Message ID | 20181120085449.5542-9-ying.huang@intel.com (mailing list archive) |
---|---|
State | New, archived |
Headers | show |
Series | swap: Swapout/swapin THP in one piece | expand |
Hi Ying, On Tue, Nov 20, 2018 at 04:54:36PM +0800, Huang Ying wrote: > diff --git a/mm/swap_state.c b/mm/swap_state.c > index 97831166994a..1eedbc0aede2 100644 > --- a/mm/swap_state.c > +++ b/mm/swap_state.c > @@ -387,14 +389,42 @@ struct page *__read_swap_cache_async(swp_entry_t entry, gfp_t gfp_mask, > * as SWAP_HAS_CACHE. That's done in later part of code or > * else swap_off will be aborted if we return NULL. > */ > - if (!__swp_swapcount(entry) && swap_slot_cache_enabled) > + if (!__swp_swapcount(entry, &entry_size) && > + swap_slot_cache_enabled) > break; > > /* > * Get a new page to read into from swap. > */ > - if (!new_page) { > - new_page = alloc_page_vma(gfp_mask, vma, addr); > + if (!new_page || > + (IS_ENABLED(CONFIG_THP_SWAP) && > + hpage_nr_pages(new_page) != entry_size)) { > + if (new_page) > + put_page(new_page); > + if (IS_ENABLED(CONFIG_THP_SWAP) && > + entry_size == HPAGE_PMD_NR) { > + gfp_t gfp; > + > + gfp = alloc_hugepage_direct_gfpmask(vma, addr); vma is NULL when we get here from try_to_unuse, so the kernel will die on vma->flags inside alloc_hugepage_direct_gfpmask. try_to_unuse swaps in before it finds vma's, but even if those were reversed, it seems try_to_unuse wouldn't always have a single vma to pass into this path since it's walking the swap_map and multiple processes mapping the same huge page can have different huge page advice (and maybe mempolicies?), affecting the result of alloc_hugepage_direct_gfpmask.

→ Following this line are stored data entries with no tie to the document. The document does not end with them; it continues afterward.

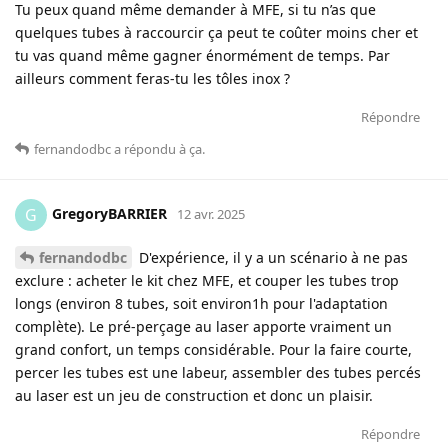
Tu peux quand même demander à MFE, si tu n’as que
quelques tubes à raccourcir ça peut te coûter moins cher et
tu vas quand même gagner énormément de temps. Par
ailleurs comment feras-tu les tôles inox ?
Répondre
fernandodbc
a répondu à ça
.
GregoryBARRIER
G
12 avr. 2025
fernandodbc
D'expérience, il y a un scénario à ne pas
exclure : acheter le kit chez MFE, et couper les tubes trop
longs (environ 8 tubes, soit environ1h pour l'adaptation
complète). Le pré-perçage au laser apporte vraiment un
grand confort, un temps considérable. Pour la faire courte,
percer les tubes est une labeur, assembler des tubes percés
au laser est un jeu de construction et donc un plaisir.
Répondre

And yet alloc_hugepage_direct_gfpmask needs a vma to do its job. So, I'm not sure how to fix this. If the entry's usage count were 1, we could find the vma in that common case to give read_swap_cache_async, and otherwise allocate small pages. We'd have THPs some of the time and be exactly following alloc_hugepage_direct_gfpmask, but would also be conservative when it's uncertain. Or, if the system-wide THP settings allow it then go for it, but otherwise ignore vma hints and always fall back to small pages. This requires another way of controlling THP allocations besides alloc_hugepage_direct_gfpmask. Or maybe try_to_unuse shouldn't allocate hugepages at all, but then no perf improvement for try_to_unuse. What do you think?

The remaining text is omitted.